But above her, murmurations of birds would gather every afternoon, changing form – one moment a fish, the next a wave. Forced by a bout of illness to slow down and tune in, McMahon would watch the birds every day, noticing the cycles of nature that she hadn’t stopped to see before. As they morphed and swelled, left and returned, the birds began to reflect the things she’d been learning about life – that everything can and will change, and the only constant is reinvention, rebirth, reconfiguration.
“It was a zoom out,” McMahon says. “My life just felt like it was really throwing me and going very badly. But the sky and the water, they were still very constant, and very balancing. I found so much solace in that.”
That truth and the other quiet revelations Angie McMahon had about life, herself and the universe over a tough but transformative few years have been poured into her new album, Light, Dark, Light Again. It is a record about going to the darkest places inside yourself, facing the fear and finding it can be a portal to something bigger and better. Light, Dark, Light Again examines McMahon’s relationship with self and the journey to becoming okay with whoever she is and whatever the future holds. It captures coming undone then healing slowly and strangely; the roots that grow around fractures and failures, creating new foundations and letting the light in.
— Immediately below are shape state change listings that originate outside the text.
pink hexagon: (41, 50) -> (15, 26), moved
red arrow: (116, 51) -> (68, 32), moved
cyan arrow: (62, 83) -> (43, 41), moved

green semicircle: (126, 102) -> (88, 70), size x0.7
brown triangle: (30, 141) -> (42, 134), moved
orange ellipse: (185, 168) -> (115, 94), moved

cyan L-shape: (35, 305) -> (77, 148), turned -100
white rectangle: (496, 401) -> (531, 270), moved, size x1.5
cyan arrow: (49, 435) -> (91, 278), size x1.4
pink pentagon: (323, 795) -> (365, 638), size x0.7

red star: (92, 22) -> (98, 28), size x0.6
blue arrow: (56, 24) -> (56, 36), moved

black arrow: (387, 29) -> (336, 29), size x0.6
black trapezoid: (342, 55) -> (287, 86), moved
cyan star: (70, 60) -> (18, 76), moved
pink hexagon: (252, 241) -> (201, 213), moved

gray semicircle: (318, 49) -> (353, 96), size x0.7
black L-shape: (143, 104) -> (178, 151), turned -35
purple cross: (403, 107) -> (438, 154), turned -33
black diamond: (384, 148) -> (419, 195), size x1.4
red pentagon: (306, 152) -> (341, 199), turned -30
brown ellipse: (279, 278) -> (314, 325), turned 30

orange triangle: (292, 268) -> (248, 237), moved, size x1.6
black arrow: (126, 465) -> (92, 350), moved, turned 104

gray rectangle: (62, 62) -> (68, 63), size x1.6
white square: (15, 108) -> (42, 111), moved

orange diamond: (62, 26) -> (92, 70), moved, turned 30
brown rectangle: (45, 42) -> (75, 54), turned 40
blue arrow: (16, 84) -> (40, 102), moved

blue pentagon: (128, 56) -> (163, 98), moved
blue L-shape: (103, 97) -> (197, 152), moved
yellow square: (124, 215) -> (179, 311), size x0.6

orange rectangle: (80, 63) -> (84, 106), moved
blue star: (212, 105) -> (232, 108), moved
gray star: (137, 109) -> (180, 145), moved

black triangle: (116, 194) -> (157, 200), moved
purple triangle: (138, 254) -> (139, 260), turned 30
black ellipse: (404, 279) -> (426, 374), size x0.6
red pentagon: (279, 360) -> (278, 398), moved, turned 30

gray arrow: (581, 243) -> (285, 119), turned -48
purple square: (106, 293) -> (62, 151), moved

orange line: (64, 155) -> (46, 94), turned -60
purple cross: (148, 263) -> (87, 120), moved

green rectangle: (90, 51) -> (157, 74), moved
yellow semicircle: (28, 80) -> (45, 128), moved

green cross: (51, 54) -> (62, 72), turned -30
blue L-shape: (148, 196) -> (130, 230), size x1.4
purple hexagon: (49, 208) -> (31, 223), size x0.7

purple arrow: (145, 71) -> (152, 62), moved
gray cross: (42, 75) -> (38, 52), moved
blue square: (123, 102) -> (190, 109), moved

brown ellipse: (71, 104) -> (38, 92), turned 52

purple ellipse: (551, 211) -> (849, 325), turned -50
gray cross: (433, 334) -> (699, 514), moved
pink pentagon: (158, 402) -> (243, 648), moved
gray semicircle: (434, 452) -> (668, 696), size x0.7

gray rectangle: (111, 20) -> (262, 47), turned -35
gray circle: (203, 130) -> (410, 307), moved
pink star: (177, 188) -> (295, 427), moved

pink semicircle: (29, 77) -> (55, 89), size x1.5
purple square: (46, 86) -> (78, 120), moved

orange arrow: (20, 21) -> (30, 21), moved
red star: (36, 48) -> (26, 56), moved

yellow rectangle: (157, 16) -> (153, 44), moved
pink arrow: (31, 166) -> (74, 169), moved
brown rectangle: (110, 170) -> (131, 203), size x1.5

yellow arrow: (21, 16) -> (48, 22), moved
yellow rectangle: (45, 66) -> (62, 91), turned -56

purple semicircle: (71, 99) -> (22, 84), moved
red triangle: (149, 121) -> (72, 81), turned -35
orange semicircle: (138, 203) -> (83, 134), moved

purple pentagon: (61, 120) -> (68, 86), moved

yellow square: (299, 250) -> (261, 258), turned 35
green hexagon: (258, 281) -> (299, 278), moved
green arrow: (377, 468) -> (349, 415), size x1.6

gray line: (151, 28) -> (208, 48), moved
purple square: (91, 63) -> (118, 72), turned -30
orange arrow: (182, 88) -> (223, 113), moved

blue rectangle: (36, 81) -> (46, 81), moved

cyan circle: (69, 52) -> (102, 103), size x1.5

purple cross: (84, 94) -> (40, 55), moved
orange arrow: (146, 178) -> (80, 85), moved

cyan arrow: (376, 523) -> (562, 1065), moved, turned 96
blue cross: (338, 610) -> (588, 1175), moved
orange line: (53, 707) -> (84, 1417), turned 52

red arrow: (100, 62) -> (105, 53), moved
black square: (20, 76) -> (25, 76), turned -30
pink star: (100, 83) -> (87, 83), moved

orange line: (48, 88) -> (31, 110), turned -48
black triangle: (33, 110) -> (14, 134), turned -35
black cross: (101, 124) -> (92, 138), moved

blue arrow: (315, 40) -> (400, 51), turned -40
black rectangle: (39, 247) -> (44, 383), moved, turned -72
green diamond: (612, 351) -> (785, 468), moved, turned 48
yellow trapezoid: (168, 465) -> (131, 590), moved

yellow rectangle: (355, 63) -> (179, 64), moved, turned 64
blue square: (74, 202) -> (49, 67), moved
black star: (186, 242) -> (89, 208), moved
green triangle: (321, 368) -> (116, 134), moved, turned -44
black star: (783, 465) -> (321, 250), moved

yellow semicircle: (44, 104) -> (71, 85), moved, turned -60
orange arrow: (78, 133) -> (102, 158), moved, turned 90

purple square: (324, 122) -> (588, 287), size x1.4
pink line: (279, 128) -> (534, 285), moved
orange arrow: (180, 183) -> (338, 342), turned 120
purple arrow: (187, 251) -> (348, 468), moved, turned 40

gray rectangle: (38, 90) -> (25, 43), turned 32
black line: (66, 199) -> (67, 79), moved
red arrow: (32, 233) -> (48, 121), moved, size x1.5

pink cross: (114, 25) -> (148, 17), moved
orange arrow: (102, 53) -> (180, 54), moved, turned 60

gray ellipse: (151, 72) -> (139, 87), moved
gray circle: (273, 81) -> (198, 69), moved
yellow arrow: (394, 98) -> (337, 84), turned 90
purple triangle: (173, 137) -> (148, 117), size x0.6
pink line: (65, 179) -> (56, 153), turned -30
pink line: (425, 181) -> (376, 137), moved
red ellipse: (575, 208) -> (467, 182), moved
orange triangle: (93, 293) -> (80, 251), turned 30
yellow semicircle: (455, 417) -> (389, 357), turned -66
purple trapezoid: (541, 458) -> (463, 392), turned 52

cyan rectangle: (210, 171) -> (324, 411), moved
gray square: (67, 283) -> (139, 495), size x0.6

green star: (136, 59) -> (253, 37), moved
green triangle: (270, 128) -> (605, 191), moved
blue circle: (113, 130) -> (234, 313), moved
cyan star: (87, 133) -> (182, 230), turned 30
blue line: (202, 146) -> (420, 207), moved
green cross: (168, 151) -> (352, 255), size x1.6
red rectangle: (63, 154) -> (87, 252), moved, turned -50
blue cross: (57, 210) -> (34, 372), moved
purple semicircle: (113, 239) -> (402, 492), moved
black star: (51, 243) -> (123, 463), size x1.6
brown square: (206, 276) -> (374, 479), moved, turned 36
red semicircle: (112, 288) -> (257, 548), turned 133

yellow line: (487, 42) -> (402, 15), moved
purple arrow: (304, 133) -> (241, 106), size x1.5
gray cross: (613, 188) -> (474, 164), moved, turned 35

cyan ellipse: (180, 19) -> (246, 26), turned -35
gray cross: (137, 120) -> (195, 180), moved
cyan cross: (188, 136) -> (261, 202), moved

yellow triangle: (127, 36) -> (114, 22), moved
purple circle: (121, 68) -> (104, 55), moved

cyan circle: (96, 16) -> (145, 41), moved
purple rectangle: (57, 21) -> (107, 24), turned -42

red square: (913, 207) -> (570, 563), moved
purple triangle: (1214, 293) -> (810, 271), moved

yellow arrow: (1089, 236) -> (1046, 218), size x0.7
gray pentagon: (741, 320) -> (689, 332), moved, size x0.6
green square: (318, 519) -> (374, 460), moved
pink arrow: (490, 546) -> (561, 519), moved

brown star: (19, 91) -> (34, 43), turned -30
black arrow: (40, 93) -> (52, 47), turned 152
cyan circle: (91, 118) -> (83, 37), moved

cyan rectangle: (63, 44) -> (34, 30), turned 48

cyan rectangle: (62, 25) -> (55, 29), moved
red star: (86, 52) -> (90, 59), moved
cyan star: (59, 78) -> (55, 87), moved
While McMahon’s acclaimed 2019 debut album was stripped-back and soft, for Light, Dark, Light Again she wanted to see how big she could take her sound. Serving as the album’s co- producer, McMahon steered its sonics from start to finish. The vision was to craft songs that were warm, cosmic and vast – that captured, variously, the feeling of being trapped underwater, the moment where the endorphins kick in as you’re running up a hill, or standing on a canyon and screaming into the wind. But McMahon also wanted to retain the intimacy of the way many of the songs were first written – alone in her bedroom, as home demos that were shared with friends over two largely isolated years.
A deeply considered work, Light, Dark, Light Again was recorded slowly and purposefully across another year between McMahon’s home city of Melbourne, regional Victoria and the North Carolina town of Durham. In the latter – where the majority of the album’s tracks came together – McMahon worked alongside esteemed Grammy-nominated producer and songwriter Brad Cook, who has previously produced for the likes of Bon Iver, Waxahatchee, Kevin Morby and Snail Mail. Completing the studio band was Bon Iver drummer Matt McCaughan, Canadian singer-songwriter Leif Vollebekk and Megafaun musician Phil Cook, and the chance to travel abroad and collaborate with artists whose work she so admires felt like a dream come true for McMahon. She also found being free from a set timeline, able to go slow and trust the timing of the universe was a liberator – getting to take her songs across the world and create with friends new and old helped make them more expansive, more real and more resonant.
Some songs were made grand and immense with the help of McMahon’s live band and choirs of voices that sparkle like guardian angels. But McMahon crafted others alone by tinkering with production – using tools like vocal stacks to evoke the sound of voices in your head that get so loud you can’t ignore them anymore, or taking field recordings to sprinkle in echoes of the natural world. Across its 13 tracks, Light, Dark, Light Again radiates the journey through uncharted waters McMahon went on during the past few years, and the small but powerful ways she learned to come back to herself and tune into her body when her mind was paralysed: movement, meditation, breathwork and immersing herself in nature.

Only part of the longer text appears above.